Em 2020, homens em busca de presas de mamute no leste da Sibéria encontraram um feixe de pele saindo da margem congelada do rio Badyarikha. Eles sabiam que estavam diante de algo raro: a múmia de um filhote de dente-de-sabre da Era do Gelo.
Cientistas têm estudado animais mumificados que vagavam pelas estepes no Pleistoceno há 30 mil anos. Isso inclui titãs como mamutes e rinocerontes lanudos, bem como pequenos mamíferos como os filhotes de glutões e leões-das-cavernas. Porém, quando aquele grupo de homens levou sua pequena descoberta para a Academia de Ciências da Rússia em Moscou, pesquisadores ficaram encantados: era uma múmia de um dente-de-sabre.
A descoberta foi publicada no último dia 14 na revista Scientific Reports.

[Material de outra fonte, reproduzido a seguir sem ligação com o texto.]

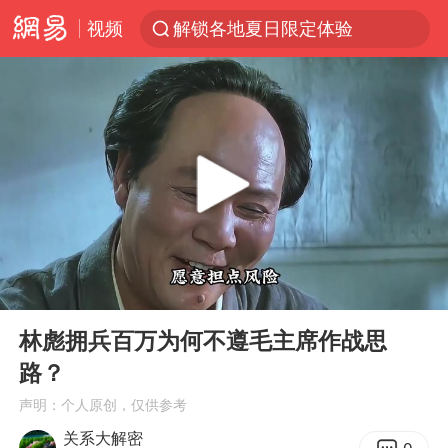
视频
解锁各地夏日限定体验
视频丨中国东方电气集团原党组副书记、董事宋致远被查
四川宜宾市珙县发生3.4级地震
台风白海豚闭眼浙江上海处于危险半圆
白海豚将正面袭击贯穿浙江
香港宏福苑火灾或由烟头引起
中国父女泰国骑摩托车坠崖1死1伤
00:00
03:23
浙江台州《告全体市民书》
Play
Ent
full
网约车司机充电时猝死保险拒赔
林彪拥兵百万为何不遵毛主席作战思
路？
周末打虎 宋致远被查
声明：个人原创，仅供参考
郑丽文：台湾从来没有“独立”过
关系大解密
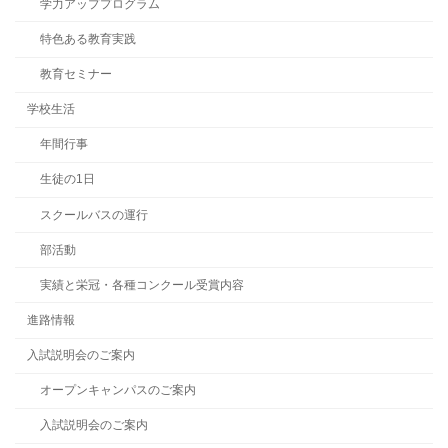
学力アッププログラム
特色ある教育実践
教育セミナー
学校生活
年間行事
生徒の1日
スクールバスの運行
部活動
実績と栄冠・各種コンクール受賞内容
進路情報
入試説明会のご案内
オープンキャンパスのご案内
入試説明会のご案内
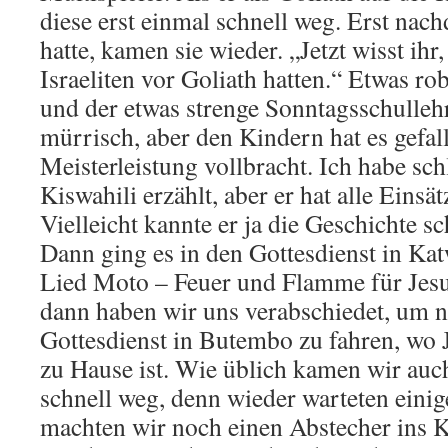
diese erst einmal schnell weg. Erst nac
hatte, kamen sie wieder. „Jetzt wisst ihr
Israeliten vor Goliath hatten.“ Etwas ro
und der etwas strenge Sonntagsschulleh
mürrisch, aber den Kindern hat es gefall
Meisterleistung vollbracht. Ich habe schl
Kiswahili erzählt, aber er hat alle Einsät
Vielleicht kannte er ja die Geschichte s
Dann ging es in den Gottesdienst in Ka
Lied Moto – Feuer und Flamme für Jes
dann haben wir uns verabschiedet, um 
Gottesdienst in Butembo zu fahren, wo 
zu Hause ist. Wie üblich kamen wir auc
schnell weg, denn wieder warteten eini
machten wir noch einen Abstecher ins 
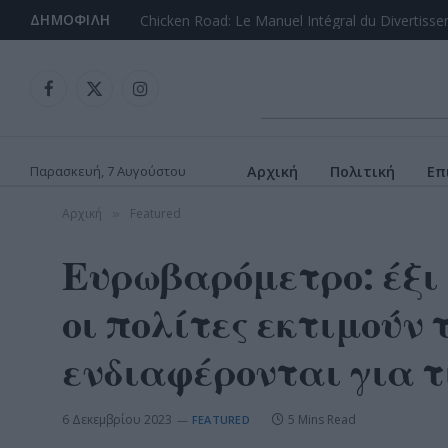
ΔΗΜΟΦΙΛΉ
Facebook
X
Instagram
(Twitter)
Παρασκευή, 7 Αυγούστου
Αρχική
Πολιτική
Επ
Αρχική
Featured
»
Ευρωβαρόμετρο: έξι 
οι πολίτες εκτιμούν 
ενδιαφέρονται για τι
6 Δεκεμβρίου 2023
5 Mins Read
FEATURED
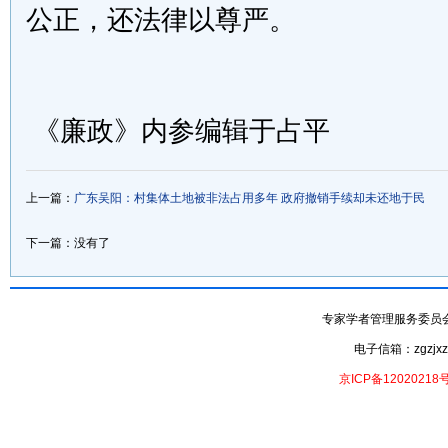
公正，还法律以尊严。
《廉政》内参编辑于占平
上一篇：
广东吴阳：村集体土地被非法占用多年 政府撤销手续却未还地于民
下一篇：没有了
专家学者管理服务委员会- 专家
电子信箱：zgzjxzx
京ICP备12020218号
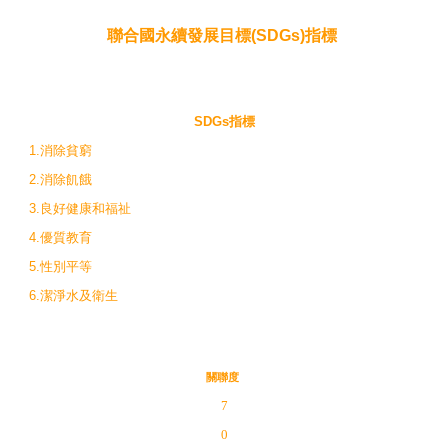
聯合國永續發展目標(SDGs)指標
SDGs指標
1.消除貧窮
2.消除飢餓
3.良好健康和福祉
4.優質教育
5.性別平等
6.潔淨水及衛生
關聯度
7
0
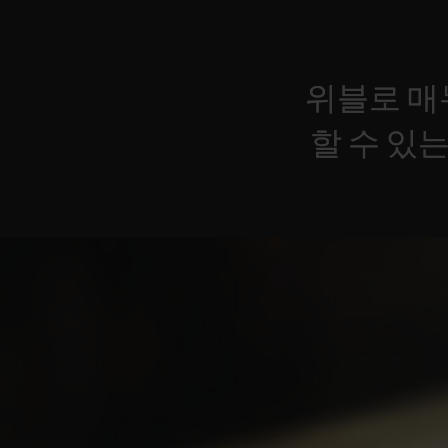
위블로
매
할
수
있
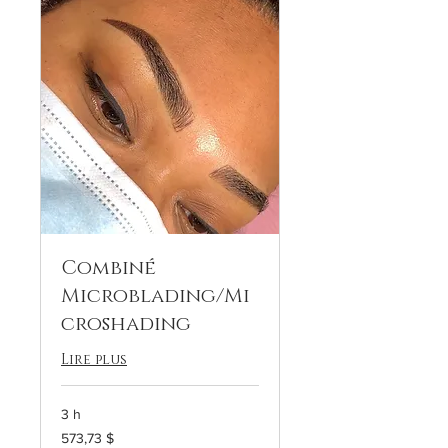
Combiné
Microblading/Mi
croshading
Lire plus
3 h
573,73 dollars
573,73 $
canadiens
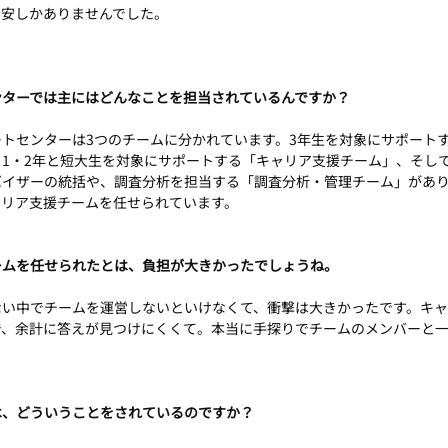
不安しかありませんでした。
ンターでは主にはどんなことを担当されているんですか？
ートセンターは3つのチームに分かれています。3年生を対象にサポート
1・2年と短大生を対象にサポートする「キャリア支援チーム」、そし
バイザーの統括や、調査分析を担当する「調査分析・管理チーム」があ
ャリア支援チームを任せられています。
ームを任せられたとは、負担が大きかったでしょうね。
ない中でチームを運営しないといけなくて、衝撃は大きかったです。キ
で、余計に答えが見つけにくくて。本当に手探りでチームのメンバーと
は、どういうことをされているのですか？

É a primeira vez em 28 mil anos que os humanos puderam ver um dente-de-sabre, pelo menos desde a sua extinção no final da Era do Gelo.
“Muitos paleontólogos que trabalham com felídeos, incluindo eu mesmo, têm esperado por décadas para ver um felídeo de presas congelado do permafrost”, disse Manuel J. Salesa, especialista em felinos de presas de sabre no Museu Nacional de Ciências Naturais em Madrid, que não esteve envolvido no artigo. “Essa descoberta incrível é um dos momentos mais emocionantes da minha carreira.”
Também é a primeira descoberta de uma múmia do Pleistoceno de uma família de animais sem espécies sobreviventes, segundo o paleontólogo Alexey Lopatin, da Academia de Ciências da Rússia e autor do artigo.
Usando tomografias computadorizadas para examinar os ossos do filhote, Lopatin e seus colegas confirmaram que a múmia de 37 mil anos era um Homotherium latidens, animal também conhecido como dente-de-cimitarra e do tamanho de um leão com membros anteriores longos e ombros pesados. A espécie foi a última dos felinos de presas de sabre, que ocupavam um ramo na árvore da vida distinto dos felinos modernos.
Ossos de filhotes de Homotherium já haviam sido encontrados, incluindo uma descoberta importante em uma caverna perto de San Antonio, mas o espécime russo tem carne e pelos. Lopatin e seus colegas estimam que o filhote tinha só três semanas de idade.
Algumas características, como o poderoso pescoço do filhote, confirmam conclusões anteriores de paleontologistas sobre a anatomia do Homotherium. Outros traços foram uma completa surpresa. Ele tinha tufos pálidos de pelos saindo para trás e para baixo dos cantos da boca, sugerindo costeletas ou barbas em gatos adultos. Suas patas eram arredondadas como as de um lince, mas com almofadas quadradas, ao contrário das dos gatos modernos. Surpreendentemente, o filhote não tinha almofadas carpais nos pulsos, uma característica comum em gatos e cachorros —o que pode tê-lo ajudado a andar na neve, de acordo com Lopatin.
Sua pelagem era marrom escura e macia. “Talvez a coisa mais surpreendente”, afirmou o paleontólogo.
Grandes felinos modernos que têm pelagem de cor sólida quando adultos —como leões e pumas— geralmente têm manchas quando são filhotes, segundo a paleontóloga Ashley Reynolds, do Museu Canadense da Natureza, que não participou do estudo.
A ausência de manchas pode ser resultado de como a pelagem foi preservada. Mas Reynolds observou que filhotes de hiena pintada podem ter pelagem de cor escura, e elas são parentes dos felinos.
O filhote também adiciona munição a um debate sobre os dentes-de-sabre: se seus famosos caninos alongados se projetavam abertamente de suas mandíbulas ou se eram cobertos por um lábio superior alongado.
Embora o filhote fosse muito jovem para que seus caninos alongados tivessem se formado, segundo Lopatin, a altura do lábio superior é mais do que o dobro do que a de um filhote de leão moderno. Isso poderia apoiar a afirmação de que os sabres do Homotherium adulto estavam cobertos.
O relatório inicial é apenas o começo, disse Lopatin. A equipe também planeja estudar o DNA da múmia e realizar exames mais detalhados do esqueleto, músculos e cabelo. E ele está confiante de que em algum momento outras múmias de Homotherium podem aparecer.
“Vamos torcer para que nossos colegas russos tenham sorte em encontrar os adultos”, disse Salesa. “Isso seria absolutamente chocante.”